Is screen time affecting boys’ bones?
Teen screen time is an inevitable part of life. Schools are increasingly requiring more online research for homework assignments. And when kids get home, they may indulge in video games, watching TV or spending time on social media catching up with friends.
Now, a new study from Norway finds that all that sitting around isn’t just increasing waistlines; it’s detrimental to teenage bone health.
The data was gathered from 463 teen girls and about 483 teen boys. The boys, age 15 to 18, reported high amounts of screen time and when tested, their bone mineral density levels were far below those of their male counterparts who spent less time online and who were more physically active.

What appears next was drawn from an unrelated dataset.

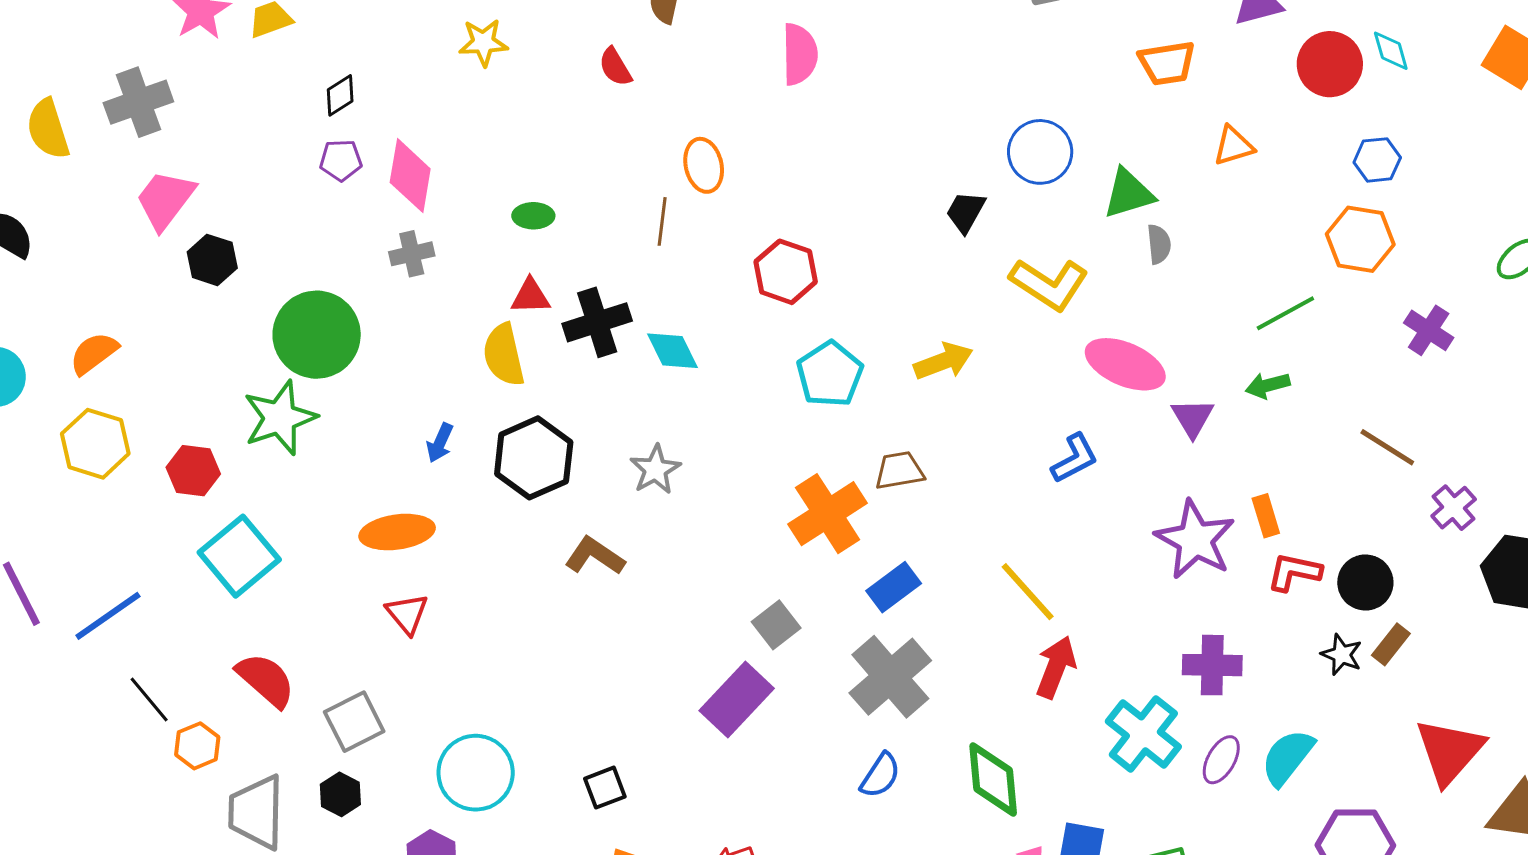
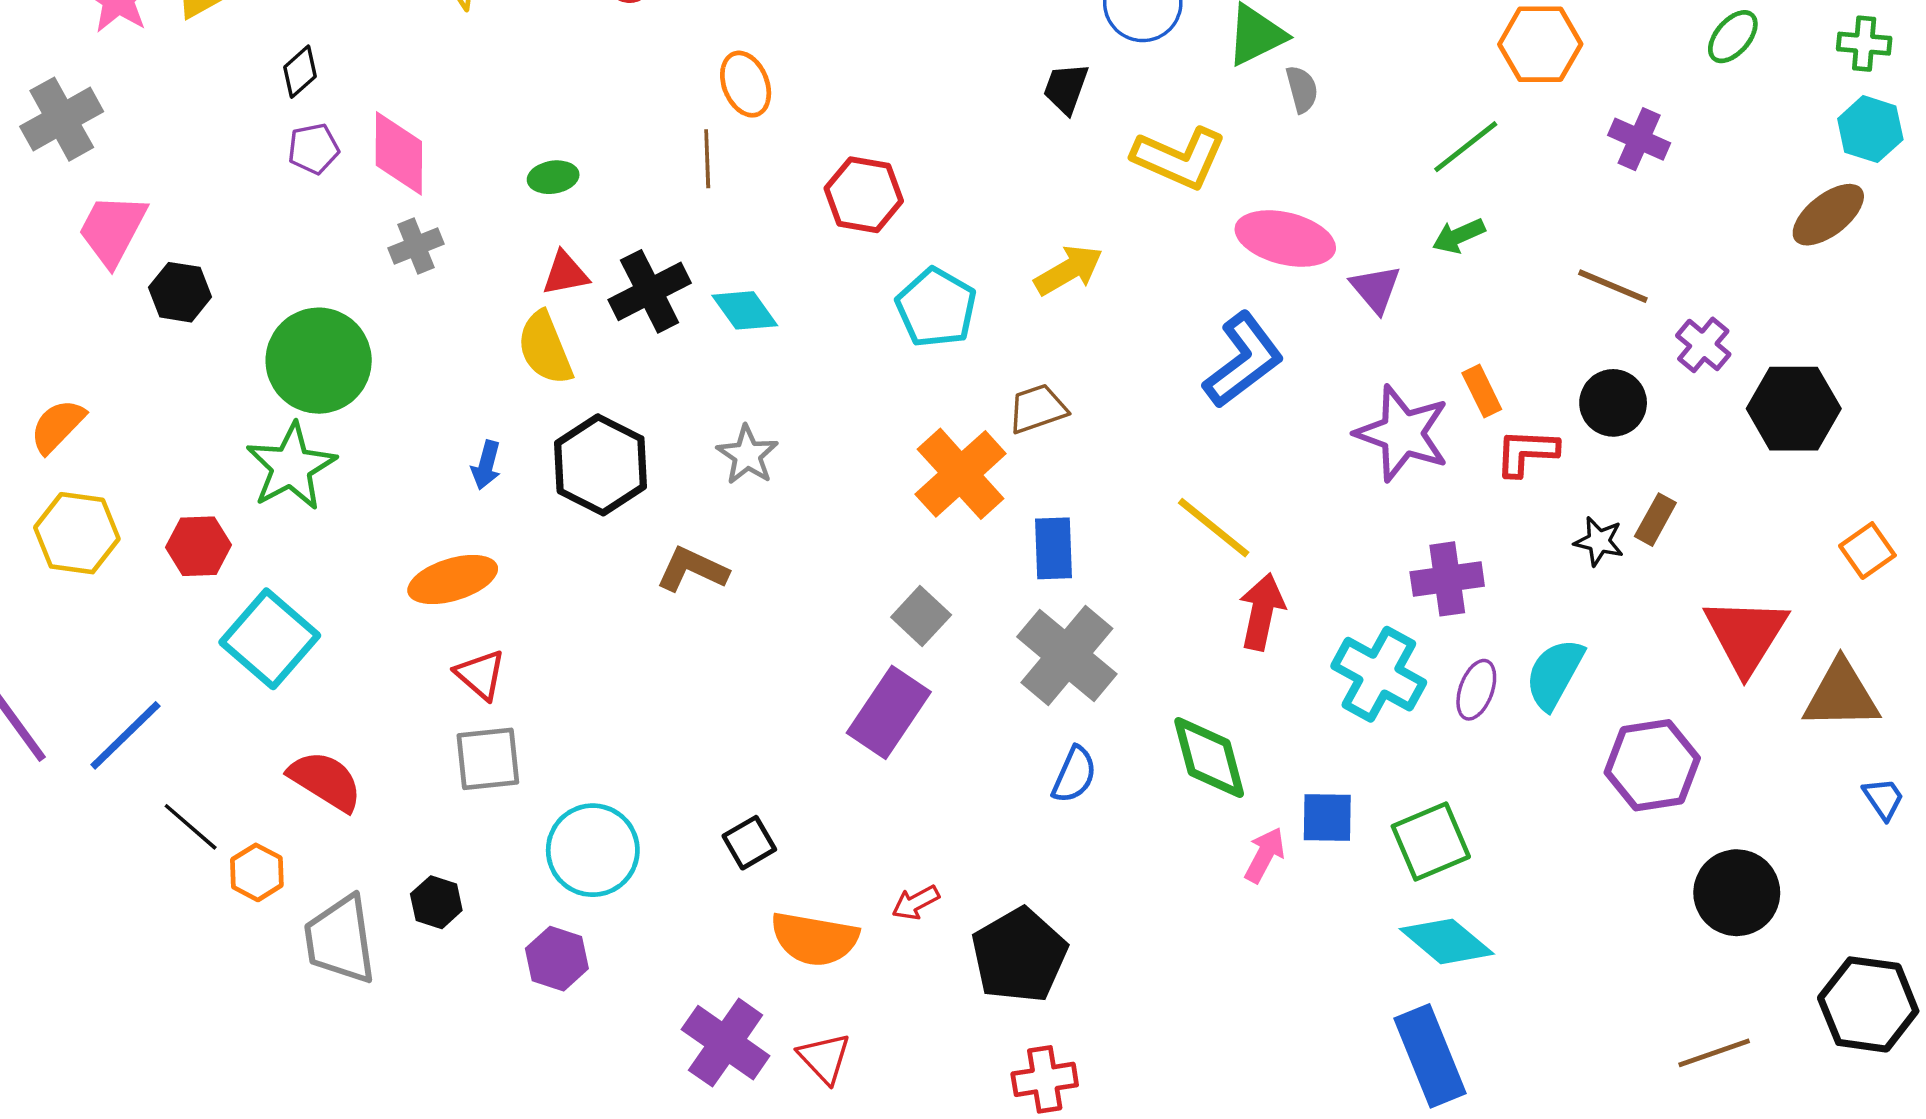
blue L-shape: (1075, 458) -> (1243, 360), size x1.5
black circle: (1365, 583) -> (1613, 403), moved
blue rectangle: (894, 587) -> (1053, 548), turned -46
gray square: (354, 722) -> (488, 759), moved, turned 30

The results of this study regarding boys, however, “clearly show that sedentary lifestyle during adolescence can impact on [bone mineral density] and thus compromise the acquisition of peak bone mass,” says lead author of the research, Dr. Anne Winther, in a statement.
Bones grow from infancy to early adulthood with the majority of size and strength growing during the teenage years. The study shows the importance of physical activity as well as nutrition during these critical years of skeletal growth, researchers said.
Health experts say that children should exercise at least one hour a day and include weight-bearing exercises to help strengthen the skeleton from different angles.
Christine Cornell, group fitness coordinator at Advocate Good Samaritan Health and Wellness Center in Downers Grove, Ill., agrees.
“It’s important to build strong bones during youth because you build the majority of your bone by your early 20s,” she says. “We can prevent osteoporosis in older age by increasing the amount of high intensity training during youth as well as variety in forms of exercise.”